Дневник - читать онлайн книгу. Автор: Витольд Гомбрович cтр.№ 65

читать книги онлайн бесплатно
 
 

Онлайн книга - Дневник | Автор книги - Витольд Гомбрович

Cтраница 65
читать онлайн книги бесплатно

* * *

Поговорим о Пшибышевском, он тоже оказал влияние на поколение. Пшибышевский среди нас, пожалуй, единственный, кто смог бы произвести ревизию ценностей или по крайней мере заполнить нашу жизнь кучей бодрящих мифов, категорических по своей экстремальности.

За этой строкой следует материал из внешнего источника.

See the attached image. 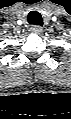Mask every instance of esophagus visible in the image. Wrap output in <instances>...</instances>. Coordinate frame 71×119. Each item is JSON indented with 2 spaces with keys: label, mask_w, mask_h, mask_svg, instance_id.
<instances>
[{
  "label": "esophagus",
  "mask_w": 71,
  "mask_h": 119,
  "mask_svg": "<svg viewBox=\"0 0 71 119\" xmlns=\"http://www.w3.org/2000/svg\"><path fill=\"white\" fill-rule=\"evenodd\" d=\"M30 31L34 34H40L42 32V27L38 25H34L30 28Z\"/></svg>",
  "instance_id": "34e87169"
}]
</instances>
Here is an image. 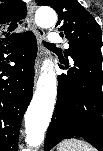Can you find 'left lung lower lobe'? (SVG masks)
Segmentation results:
<instances>
[{
	"label": "left lung lower lobe",
	"instance_id": "left-lung-lower-lobe-1",
	"mask_svg": "<svg viewBox=\"0 0 103 151\" xmlns=\"http://www.w3.org/2000/svg\"><path fill=\"white\" fill-rule=\"evenodd\" d=\"M61 63L55 110L45 139V151L63 139L82 138L103 150V71L99 47L75 48ZM61 69L64 66L59 65ZM70 67V68H69Z\"/></svg>",
	"mask_w": 103,
	"mask_h": 151
}]
</instances>
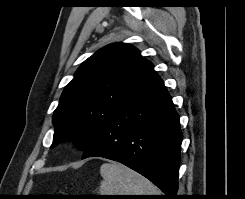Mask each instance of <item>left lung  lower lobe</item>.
Masks as SVG:
<instances>
[{"mask_svg": "<svg viewBox=\"0 0 245 199\" xmlns=\"http://www.w3.org/2000/svg\"><path fill=\"white\" fill-rule=\"evenodd\" d=\"M181 142L179 116L157 75L104 123L82 158L118 161L153 182L166 194L164 199H175Z\"/></svg>", "mask_w": 245, "mask_h": 199, "instance_id": "1", "label": "left lung lower lobe"}]
</instances>
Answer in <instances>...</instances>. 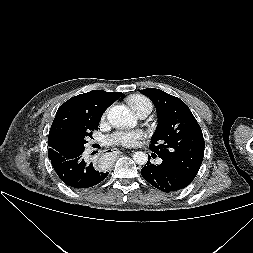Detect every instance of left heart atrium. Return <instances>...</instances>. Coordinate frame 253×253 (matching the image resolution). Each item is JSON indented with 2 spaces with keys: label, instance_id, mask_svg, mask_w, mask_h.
Listing matches in <instances>:
<instances>
[{
  "label": "left heart atrium",
  "instance_id": "39dd6f15",
  "mask_svg": "<svg viewBox=\"0 0 253 253\" xmlns=\"http://www.w3.org/2000/svg\"><path fill=\"white\" fill-rule=\"evenodd\" d=\"M145 136L142 130L120 131L109 136L106 141L111 145L134 146Z\"/></svg>",
  "mask_w": 253,
  "mask_h": 253
}]
</instances>
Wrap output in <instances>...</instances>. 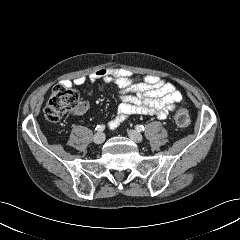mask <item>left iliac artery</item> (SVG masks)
Returning <instances> with one entry per match:
<instances>
[{
	"instance_id": "44dca946",
	"label": "left iliac artery",
	"mask_w": 240,
	"mask_h": 240,
	"mask_svg": "<svg viewBox=\"0 0 240 240\" xmlns=\"http://www.w3.org/2000/svg\"><path fill=\"white\" fill-rule=\"evenodd\" d=\"M136 130L138 131V132H142V131H144V126L143 125H136Z\"/></svg>"
}]
</instances>
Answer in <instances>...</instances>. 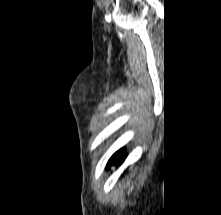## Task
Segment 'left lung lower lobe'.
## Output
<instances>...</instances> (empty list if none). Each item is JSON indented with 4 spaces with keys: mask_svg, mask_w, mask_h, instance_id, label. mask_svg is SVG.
Returning a JSON list of instances; mask_svg holds the SVG:
<instances>
[{
    "mask_svg": "<svg viewBox=\"0 0 221 215\" xmlns=\"http://www.w3.org/2000/svg\"><path fill=\"white\" fill-rule=\"evenodd\" d=\"M125 157H126V153H125L124 149L118 150L109 159V161L107 163V168H109L111 165L119 166L124 161Z\"/></svg>",
    "mask_w": 221,
    "mask_h": 215,
    "instance_id": "left-lung-lower-lobe-1",
    "label": "left lung lower lobe"
}]
</instances>
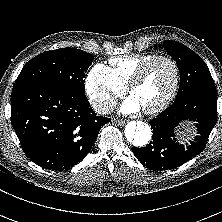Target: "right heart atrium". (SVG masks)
I'll return each instance as SVG.
<instances>
[{"label":"right heart atrium","instance_id":"right-heart-atrium-1","mask_svg":"<svg viewBox=\"0 0 222 222\" xmlns=\"http://www.w3.org/2000/svg\"><path fill=\"white\" fill-rule=\"evenodd\" d=\"M85 88L90 104L101 114L107 113L126 90L104 64H95L89 70Z\"/></svg>","mask_w":222,"mask_h":222}]
</instances>
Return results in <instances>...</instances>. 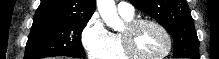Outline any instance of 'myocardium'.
Instances as JSON below:
<instances>
[{
  "mask_svg": "<svg viewBox=\"0 0 219 59\" xmlns=\"http://www.w3.org/2000/svg\"><path fill=\"white\" fill-rule=\"evenodd\" d=\"M143 25H152L160 30L165 36L167 48L162 54L154 57H147L140 55L136 51L134 46V35ZM120 37L123 50L130 59H165L171 54L173 48V39L168 29L160 22L150 18L134 19L131 22L126 23L124 30L120 33Z\"/></svg>",
  "mask_w": 219,
  "mask_h": 59,
  "instance_id": "myocardium-1",
  "label": "myocardium"
}]
</instances>
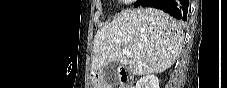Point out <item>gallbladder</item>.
I'll return each mask as SVG.
<instances>
[{
	"mask_svg": "<svg viewBox=\"0 0 227 88\" xmlns=\"http://www.w3.org/2000/svg\"><path fill=\"white\" fill-rule=\"evenodd\" d=\"M119 62H110L102 69L103 80L108 84L115 86L118 83Z\"/></svg>",
	"mask_w": 227,
	"mask_h": 88,
	"instance_id": "obj_1",
	"label": "gallbladder"
}]
</instances>
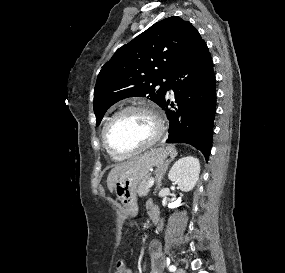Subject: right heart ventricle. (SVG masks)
Returning <instances> with one entry per match:
<instances>
[{
  "label": "right heart ventricle",
  "mask_w": 285,
  "mask_h": 273,
  "mask_svg": "<svg viewBox=\"0 0 285 273\" xmlns=\"http://www.w3.org/2000/svg\"><path fill=\"white\" fill-rule=\"evenodd\" d=\"M105 125V124H104ZM103 130V129H102ZM107 150V149H106ZM107 152L110 154V156L111 157H113V158H115V159H122L123 157H121V156H117V155H115V154H112V153H110L108 150H107Z\"/></svg>",
  "instance_id": "obj_1"
}]
</instances>
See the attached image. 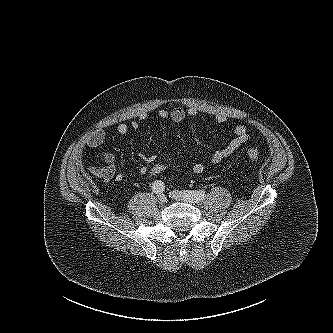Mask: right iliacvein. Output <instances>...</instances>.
<instances>
[{"mask_svg": "<svg viewBox=\"0 0 333 333\" xmlns=\"http://www.w3.org/2000/svg\"><path fill=\"white\" fill-rule=\"evenodd\" d=\"M158 202L160 204H165L167 202V197L164 194H159L158 195Z\"/></svg>", "mask_w": 333, "mask_h": 333, "instance_id": "63e3f726", "label": "right iliac vein"}]
</instances>
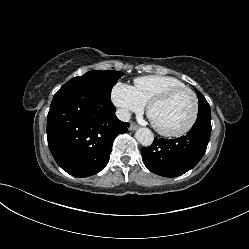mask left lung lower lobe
Returning <instances> with one entry per match:
<instances>
[{
	"instance_id": "0a47b994",
	"label": "left lung lower lobe",
	"mask_w": 249,
	"mask_h": 249,
	"mask_svg": "<svg viewBox=\"0 0 249 249\" xmlns=\"http://www.w3.org/2000/svg\"><path fill=\"white\" fill-rule=\"evenodd\" d=\"M211 133V116H198L187 135L167 140L155 138L141 150L145 166L164 177H176L195 167L203 157Z\"/></svg>"
}]
</instances>
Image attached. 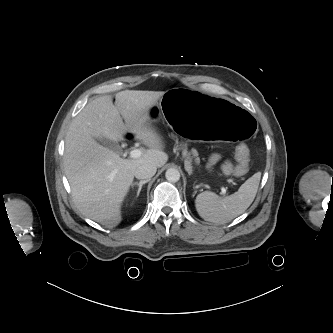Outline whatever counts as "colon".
<instances>
[{"instance_id": "1", "label": "colon", "mask_w": 333, "mask_h": 333, "mask_svg": "<svg viewBox=\"0 0 333 333\" xmlns=\"http://www.w3.org/2000/svg\"><path fill=\"white\" fill-rule=\"evenodd\" d=\"M236 159L237 166L235 168V173L238 176H242L247 172L249 163V150L244 144H241L236 149Z\"/></svg>"}]
</instances>
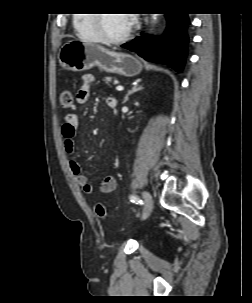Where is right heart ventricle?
<instances>
[{"mask_svg": "<svg viewBox=\"0 0 252 303\" xmlns=\"http://www.w3.org/2000/svg\"><path fill=\"white\" fill-rule=\"evenodd\" d=\"M74 26L84 39L101 42L102 38L97 29L94 14H78L74 19Z\"/></svg>", "mask_w": 252, "mask_h": 303, "instance_id": "1", "label": "right heart ventricle"}]
</instances>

Важно не то, что он ввел стиль модерн и богемность — самое важное, что он разрушал нашу добропорядочную, целомудренную и гражданственную концепцию искусства, вводя в польскую идиллию понятие художественного творчества как процесса демонического. Он стал первым в Польше абсолютным, ни с чем не считающимся искусством, неимоверной духовной разрядкой. В сущности он первым из нас потребовал слова.

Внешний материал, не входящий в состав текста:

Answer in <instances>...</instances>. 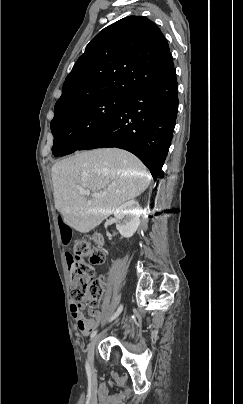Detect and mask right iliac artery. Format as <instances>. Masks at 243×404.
<instances>
[{
    "instance_id": "right-iliac-artery-1",
    "label": "right iliac artery",
    "mask_w": 243,
    "mask_h": 404,
    "mask_svg": "<svg viewBox=\"0 0 243 404\" xmlns=\"http://www.w3.org/2000/svg\"><path fill=\"white\" fill-rule=\"evenodd\" d=\"M122 309H123V306L120 305L119 308L117 309V311L110 317L109 321L114 320L121 313ZM96 334H97V330L93 331L91 333L90 338L95 337ZM86 372L88 375H91V369H90V365H89L88 361L86 362Z\"/></svg>"
}]
</instances>
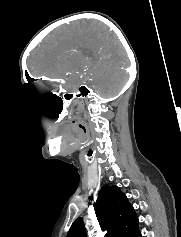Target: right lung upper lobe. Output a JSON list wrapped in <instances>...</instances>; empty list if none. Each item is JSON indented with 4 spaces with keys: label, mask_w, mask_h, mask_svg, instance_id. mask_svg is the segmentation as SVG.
Returning <instances> with one entry per match:
<instances>
[{
    "label": "right lung upper lobe",
    "mask_w": 181,
    "mask_h": 237,
    "mask_svg": "<svg viewBox=\"0 0 181 237\" xmlns=\"http://www.w3.org/2000/svg\"><path fill=\"white\" fill-rule=\"evenodd\" d=\"M95 213L101 229L108 231L105 237H136L140 232L134 208L116 185L100 190ZM67 237H87L81 217L73 222Z\"/></svg>",
    "instance_id": "cb5924a9"
}]
</instances>
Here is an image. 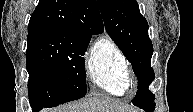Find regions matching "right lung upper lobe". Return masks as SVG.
I'll return each instance as SVG.
<instances>
[{"instance_id": "right-lung-upper-lobe-1", "label": "right lung upper lobe", "mask_w": 193, "mask_h": 112, "mask_svg": "<svg viewBox=\"0 0 193 112\" xmlns=\"http://www.w3.org/2000/svg\"><path fill=\"white\" fill-rule=\"evenodd\" d=\"M52 30L80 34L104 31L96 0H40L28 24V33Z\"/></svg>"}]
</instances>
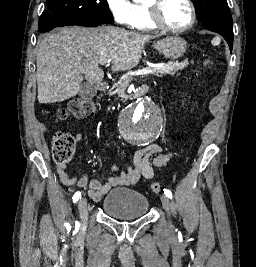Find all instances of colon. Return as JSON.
I'll list each match as a JSON object with an SVG mask.
<instances>
[{"instance_id": "1", "label": "colon", "mask_w": 256, "mask_h": 267, "mask_svg": "<svg viewBox=\"0 0 256 267\" xmlns=\"http://www.w3.org/2000/svg\"><path fill=\"white\" fill-rule=\"evenodd\" d=\"M210 61L203 63L204 67L211 66ZM95 110V103L91 99H74L71 100L66 107L61 108L57 112L59 120H66L69 118L79 119L92 114ZM76 141L73 136L66 133H57L54 136L53 148L55 159L60 163H67L74 152ZM154 194H160L163 191V184L154 182L150 186Z\"/></svg>"}]
</instances>
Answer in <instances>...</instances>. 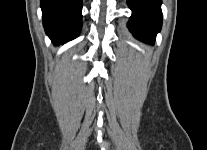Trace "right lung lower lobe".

Но что это за карикатура! Паяц и шут! Трудно без смущения смотреть на его вырождение в халтурщика, на трансмутацию героя в мелодраматического актера. Замечательный талант, который тихонечко и как ни в чем не бывало сползает в лицемерие комедианта, не отдавая себе отчета в своей пошлости, даже не замечая ее, вообще не видя, что с ним происходит. Кто виноват, что его фантазия стала претенциозной, безвкусной, кривой, крикливой, что она заболела пшибышевщиной? То направление европейской мысли, которое оплодотворило его, находилось в шаге от посмешища, но никогда им не стало: если Шопенгауэр был безукоризнен в стиле, то Ницше и Вагнер, люди немецкого романтизма, или французский и скандинавский сатанизм часто смыкались с высокопарной пошлостью. Однако лишь у поляка из этого зерна выросло нечто пошлое и достойное осмеяния. Неужели мы непригодны к демонизму?

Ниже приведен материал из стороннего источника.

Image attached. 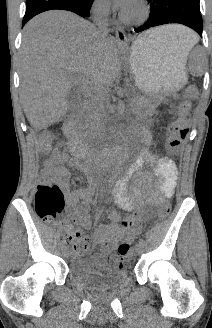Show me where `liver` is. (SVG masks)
<instances>
[{
	"mask_svg": "<svg viewBox=\"0 0 212 328\" xmlns=\"http://www.w3.org/2000/svg\"><path fill=\"white\" fill-rule=\"evenodd\" d=\"M169 40L182 50L194 32L166 25L145 33ZM117 69L116 42L90 22L68 11L52 10L31 19L23 29L19 74L24 113L34 129L66 114L73 84L82 91L113 82Z\"/></svg>",
	"mask_w": 212,
	"mask_h": 328,
	"instance_id": "1",
	"label": "liver"
}]
</instances>
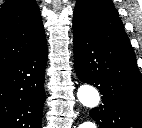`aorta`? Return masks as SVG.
<instances>
[{
  "label": "aorta",
  "instance_id": "obj_1",
  "mask_svg": "<svg viewBox=\"0 0 142 128\" xmlns=\"http://www.w3.org/2000/svg\"><path fill=\"white\" fill-rule=\"evenodd\" d=\"M79 102L87 108H95L100 103L98 91L91 85H82L77 91ZM80 128H96L93 122L87 121L81 124Z\"/></svg>",
  "mask_w": 142,
  "mask_h": 128
}]
</instances>
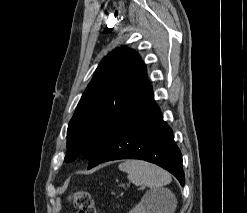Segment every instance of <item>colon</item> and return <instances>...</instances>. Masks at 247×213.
I'll list each match as a JSON object with an SVG mask.
<instances>
[{
    "label": "colon",
    "instance_id": "5ec220e1",
    "mask_svg": "<svg viewBox=\"0 0 247 213\" xmlns=\"http://www.w3.org/2000/svg\"><path fill=\"white\" fill-rule=\"evenodd\" d=\"M71 201L77 213H97L92 195L87 191H76L71 196Z\"/></svg>",
    "mask_w": 247,
    "mask_h": 213
}]
</instances>
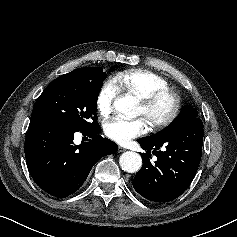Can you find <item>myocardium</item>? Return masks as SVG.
Listing matches in <instances>:
<instances>
[{"label": "myocardium", "instance_id": "1", "mask_svg": "<svg viewBox=\"0 0 237 237\" xmlns=\"http://www.w3.org/2000/svg\"><path fill=\"white\" fill-rule=\"evenodd\" d=\"M166 101L169 107L163 114H156V108ZM144 109V116L153 130H159L172 123L181 108V99L175 92L164 90L152 93L140 99Z\"/></svg>", "mask_w": 237, "mask_h": 237}]
</instances>
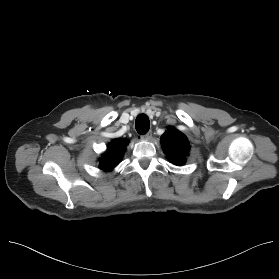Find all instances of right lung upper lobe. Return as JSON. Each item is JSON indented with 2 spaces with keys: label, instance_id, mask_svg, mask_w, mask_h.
I'll return each instance as SVG.
<instances>
[{
  "label": "right lung upper lobe",
  "instance_id": "right-lung-upper-lobe-1",
  "mask_svg": "<svg viewBox=\"0 0 279 279\" xmlns=\"http://www.w3.org/2000/svg\"><path fill=\"white\" fill-rule=\"evenodd\" d=\"M128 144L125 139L112 141L107 147V151L99 158L100 168L104 171H111L121 161L124 150Z\"/></svg>",
  "mask_w": 279,
  "mask_h": 279
}]
</instances>
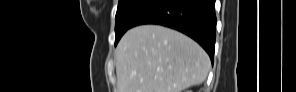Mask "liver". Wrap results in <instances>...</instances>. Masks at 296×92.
I'll return each mask as SVG.
<instances>
[{
    "instance_id": "obj_1",
    "label": "liver",
    "mask_w": 296,
    "mask_h": 92,
    "mask_svg": "<svg viewBox=\"0 0 296 92\" xmlns=\"http://www.w3.org/2000/svg\"><path fill=\"white\" fill-rule=\"evenodd\" d=\"M115 57L118 92H181L203 83L211 66L195 41L159 25L128 30Z\"/></svg>"
}]
</instances>
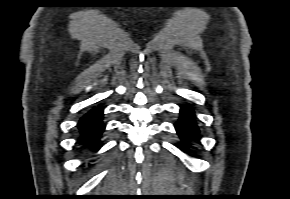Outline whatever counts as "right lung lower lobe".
<instances>
[{"label": "right lung lower lobe", "instance_id": "right-lung-lower-lobe-1", "mask_svg": "<svg viewBox=\"0 0 290 199\" xmlns=\"http://www.w3.org/2000/svg\"><path fill=\"white\" fill-rule=\"evenodd\" d=\"M102 116L103 111L99 108H94L85 114L78 124L81 133L80 142L92 144L94 150L100 147L99 137L105 128L102 123Z\"/></svg>", "mask_w": 290, "mask_h": 199}]
</instances>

И здесь снова обнаруживается бессилие поляка перед культурой. Для поляка культура вовсе не то, в создании чего он участвует, она приходит к нему извне, как нечто высшее, сверхчеловеческое — и этим она нравится ему. Что же понравилось Пшибышевскому? Народ? Искусство? Литература? Бог? В Пшибышевском многое от провинциала, допущенного к столу самой аристократической Европы, но ему не столько Европа импонировала, сколько он сам, Пшибышевский. А поскольку поляку импонирует он сам в историческом измерении, то ничто так его не обескураживает, как собственное величие. Как Пилсудский был придавлен и даже испуган Пилсудским, как Выспяньский не мог сдвинуться под тяжестью Выспяньского, как Норвид стонал, когда тащил на себе Норвида, так и Пшибышевский со страхом и священным трепетом смотрел на Пшибышевского. Во всем, что он пишет, слышится: Я — Пшибышевский! Я — демон! Я — гражданин!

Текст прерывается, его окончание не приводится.